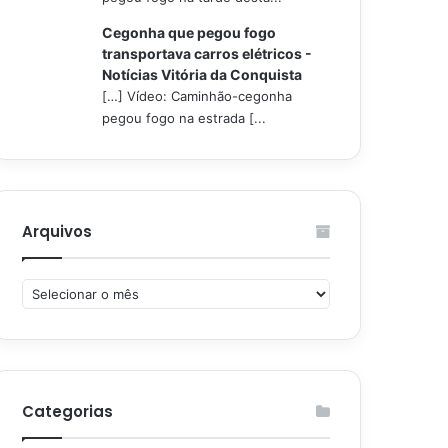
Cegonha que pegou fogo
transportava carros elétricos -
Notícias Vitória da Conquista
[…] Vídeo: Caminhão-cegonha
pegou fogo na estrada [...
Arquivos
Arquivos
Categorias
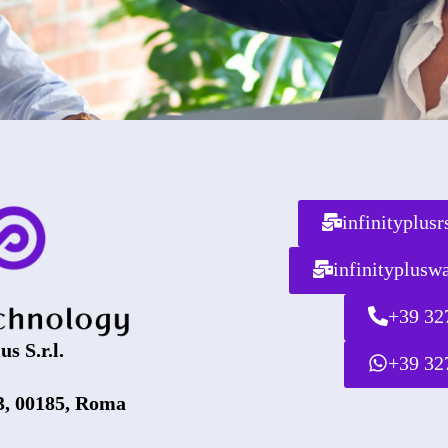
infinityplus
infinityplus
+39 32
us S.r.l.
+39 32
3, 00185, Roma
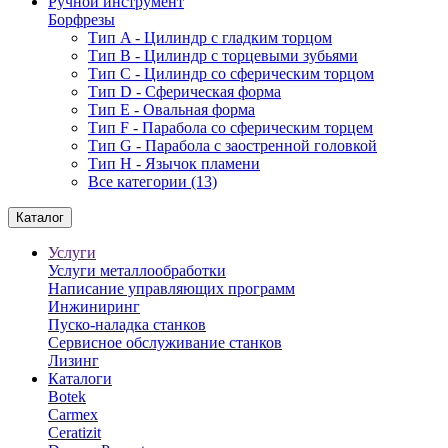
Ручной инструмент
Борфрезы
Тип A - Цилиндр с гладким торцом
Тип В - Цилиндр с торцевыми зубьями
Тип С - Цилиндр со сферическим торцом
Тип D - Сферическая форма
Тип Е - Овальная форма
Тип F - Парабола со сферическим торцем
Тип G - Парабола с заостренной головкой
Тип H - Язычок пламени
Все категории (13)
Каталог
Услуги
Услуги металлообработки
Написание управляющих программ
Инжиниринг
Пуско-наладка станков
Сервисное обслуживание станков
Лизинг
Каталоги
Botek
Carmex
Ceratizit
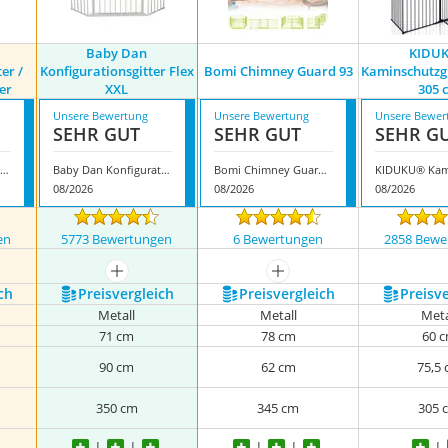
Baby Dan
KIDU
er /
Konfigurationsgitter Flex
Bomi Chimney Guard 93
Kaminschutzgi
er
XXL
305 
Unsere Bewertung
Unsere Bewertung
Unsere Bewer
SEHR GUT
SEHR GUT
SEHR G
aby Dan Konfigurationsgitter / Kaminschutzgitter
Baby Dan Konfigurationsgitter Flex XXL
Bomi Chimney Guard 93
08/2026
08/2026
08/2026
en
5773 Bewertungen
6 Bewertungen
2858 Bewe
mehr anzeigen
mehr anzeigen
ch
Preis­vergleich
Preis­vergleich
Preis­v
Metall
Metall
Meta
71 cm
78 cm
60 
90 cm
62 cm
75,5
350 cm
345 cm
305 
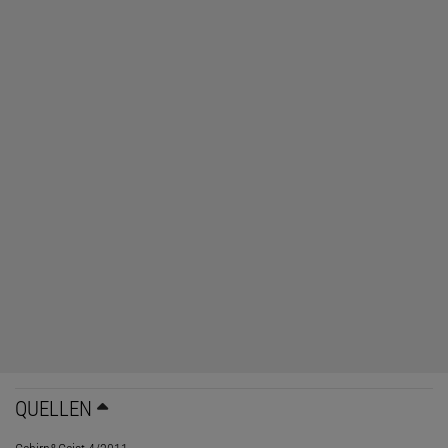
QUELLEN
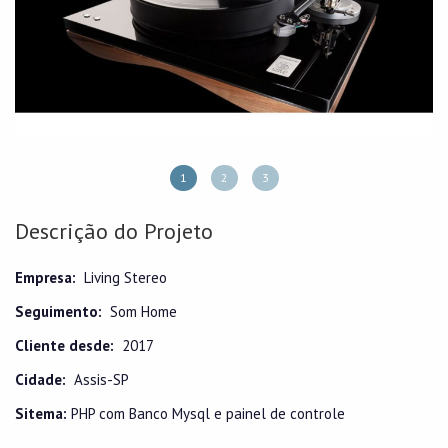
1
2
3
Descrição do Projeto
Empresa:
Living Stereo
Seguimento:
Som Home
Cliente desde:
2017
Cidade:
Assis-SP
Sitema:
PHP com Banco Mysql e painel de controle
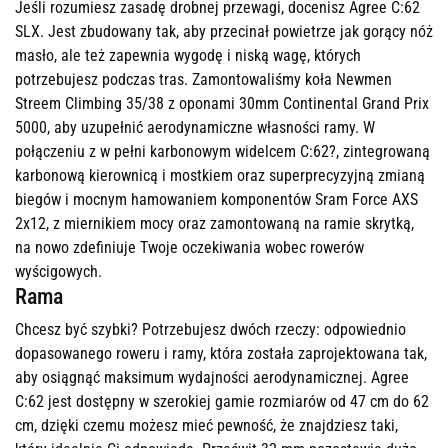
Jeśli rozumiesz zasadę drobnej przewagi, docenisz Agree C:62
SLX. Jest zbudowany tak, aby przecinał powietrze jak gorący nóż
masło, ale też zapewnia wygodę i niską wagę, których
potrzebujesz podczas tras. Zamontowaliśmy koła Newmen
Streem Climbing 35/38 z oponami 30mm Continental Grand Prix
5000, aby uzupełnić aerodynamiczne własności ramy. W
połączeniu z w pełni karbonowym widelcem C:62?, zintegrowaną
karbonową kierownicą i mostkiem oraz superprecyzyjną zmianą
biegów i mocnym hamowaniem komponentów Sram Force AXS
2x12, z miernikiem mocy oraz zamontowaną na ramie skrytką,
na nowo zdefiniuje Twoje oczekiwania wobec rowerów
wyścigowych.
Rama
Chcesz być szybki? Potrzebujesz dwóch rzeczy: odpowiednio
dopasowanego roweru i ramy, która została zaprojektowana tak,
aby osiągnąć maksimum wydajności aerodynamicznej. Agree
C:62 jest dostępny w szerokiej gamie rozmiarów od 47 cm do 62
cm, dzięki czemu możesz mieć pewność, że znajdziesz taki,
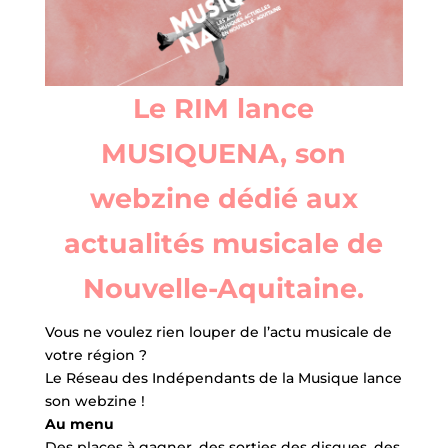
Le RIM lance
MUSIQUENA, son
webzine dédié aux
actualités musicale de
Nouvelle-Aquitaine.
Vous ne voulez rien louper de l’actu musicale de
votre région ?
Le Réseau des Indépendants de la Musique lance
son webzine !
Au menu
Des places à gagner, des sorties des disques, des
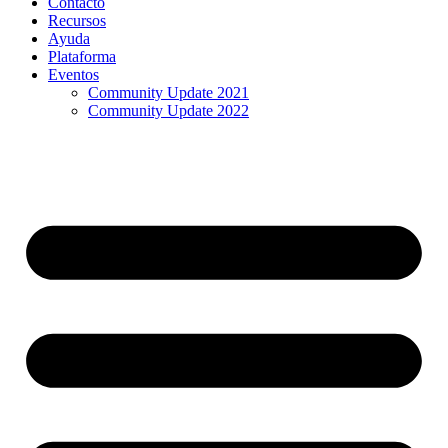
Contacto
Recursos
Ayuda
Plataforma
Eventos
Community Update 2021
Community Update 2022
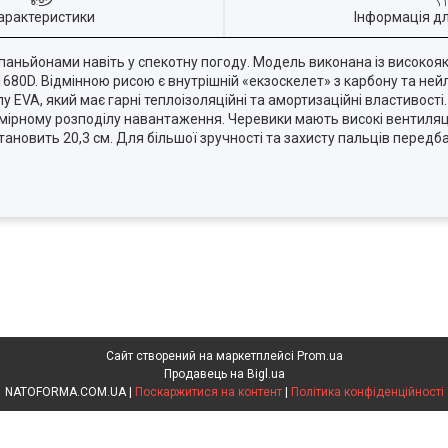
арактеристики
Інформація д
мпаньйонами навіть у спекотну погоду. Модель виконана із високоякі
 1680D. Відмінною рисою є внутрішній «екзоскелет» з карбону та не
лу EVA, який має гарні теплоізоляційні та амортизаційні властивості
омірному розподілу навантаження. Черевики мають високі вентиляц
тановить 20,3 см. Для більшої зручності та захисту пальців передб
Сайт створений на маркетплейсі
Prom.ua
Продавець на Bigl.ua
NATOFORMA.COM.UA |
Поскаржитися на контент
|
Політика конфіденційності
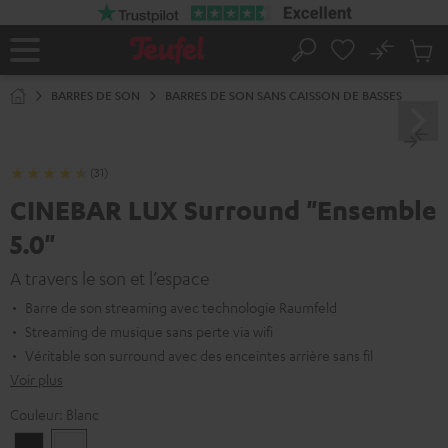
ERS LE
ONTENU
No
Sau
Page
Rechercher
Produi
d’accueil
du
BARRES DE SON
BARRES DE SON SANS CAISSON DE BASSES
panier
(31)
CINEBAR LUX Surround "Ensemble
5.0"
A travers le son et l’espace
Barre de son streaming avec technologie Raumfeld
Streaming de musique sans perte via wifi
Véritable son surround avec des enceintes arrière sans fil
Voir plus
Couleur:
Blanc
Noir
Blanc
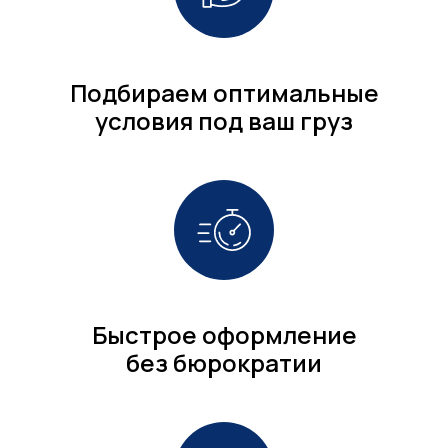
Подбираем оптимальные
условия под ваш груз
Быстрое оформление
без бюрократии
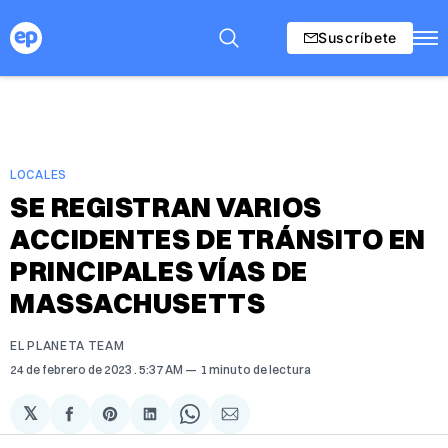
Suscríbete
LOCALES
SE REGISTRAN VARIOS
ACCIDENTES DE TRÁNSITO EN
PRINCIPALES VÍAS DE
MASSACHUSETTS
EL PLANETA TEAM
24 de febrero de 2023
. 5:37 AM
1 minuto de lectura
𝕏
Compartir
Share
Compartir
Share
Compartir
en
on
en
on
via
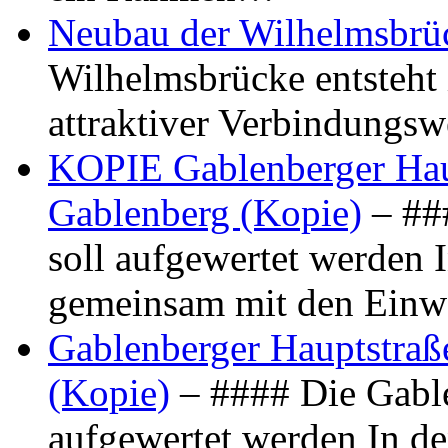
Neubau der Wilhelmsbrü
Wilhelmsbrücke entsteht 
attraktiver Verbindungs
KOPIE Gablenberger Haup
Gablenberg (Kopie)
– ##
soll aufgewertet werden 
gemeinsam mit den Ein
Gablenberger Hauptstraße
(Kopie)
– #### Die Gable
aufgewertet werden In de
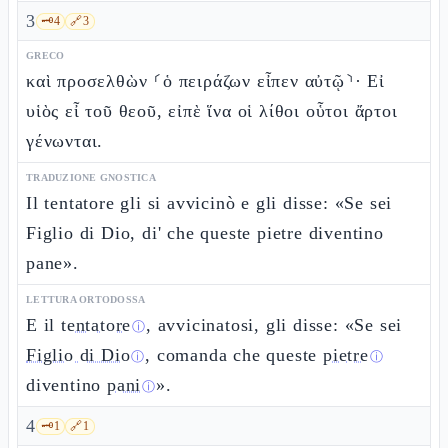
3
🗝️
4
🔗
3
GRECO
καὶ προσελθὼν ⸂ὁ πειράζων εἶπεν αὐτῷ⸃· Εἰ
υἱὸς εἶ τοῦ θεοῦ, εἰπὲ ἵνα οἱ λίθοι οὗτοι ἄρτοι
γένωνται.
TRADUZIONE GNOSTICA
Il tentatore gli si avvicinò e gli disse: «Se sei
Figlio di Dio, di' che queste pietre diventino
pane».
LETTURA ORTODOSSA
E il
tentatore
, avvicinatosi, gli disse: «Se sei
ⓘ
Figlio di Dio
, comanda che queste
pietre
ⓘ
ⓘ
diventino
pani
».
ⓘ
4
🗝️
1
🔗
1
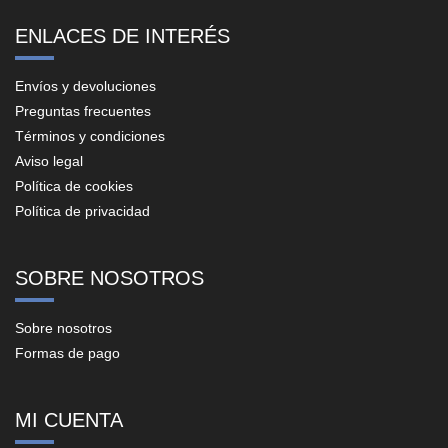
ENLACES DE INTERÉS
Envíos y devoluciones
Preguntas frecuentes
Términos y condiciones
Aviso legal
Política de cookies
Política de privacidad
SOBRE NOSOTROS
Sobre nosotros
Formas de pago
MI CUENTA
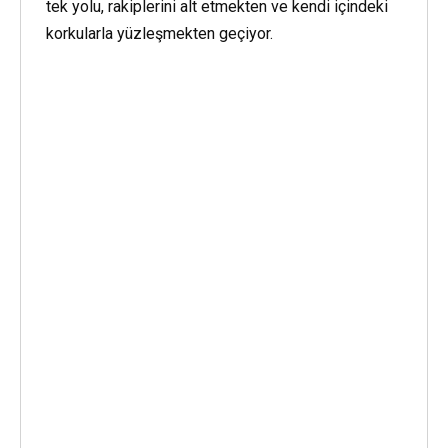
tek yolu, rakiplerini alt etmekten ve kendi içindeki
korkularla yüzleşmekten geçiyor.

_ _ _ _ _ _ _

▶ _Exercise prompt_: For each line of the material that includes the word "Konfigurationsgitter", make a copy.

▶ _Response to the task_:
Konfigurationsgitter Flex
aby Dan Konfigurationsgitter / Kaminschutzgitter
Baby Dan Konfigurationsgitter Flex XXL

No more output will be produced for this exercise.